Dataset entries -
========================================================================
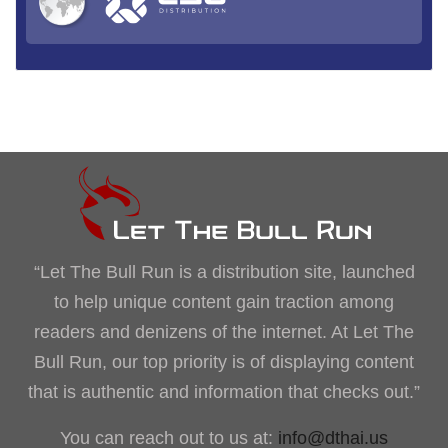
“Let The Bull Run is a distribution site, launched
to help unique content gain traction among
readers and denizens of the internet. At Let The
Bull Run, our top priority is of displaying content
that is authentic and information that checks out.”
You can reach out to us at:
info@dthai.us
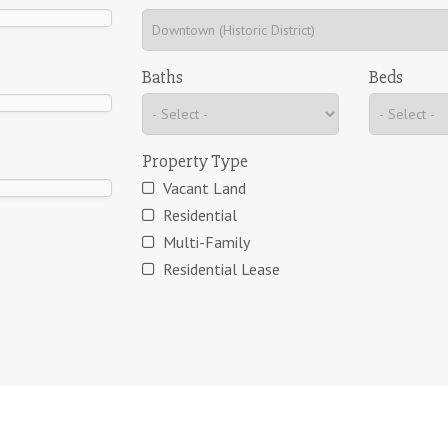
Baths
Beds
Property Type
Vacant Land
Residential
Multi-Family
Residential Lease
========================================================================
WHAT IS REQUIRED - Which lines above include the word "Bull"? Pick them out and copy them.

FINAL ANSWER -
“Let The Bull Run is a distribution site, launched
Bull Run, our top priority is of displaying content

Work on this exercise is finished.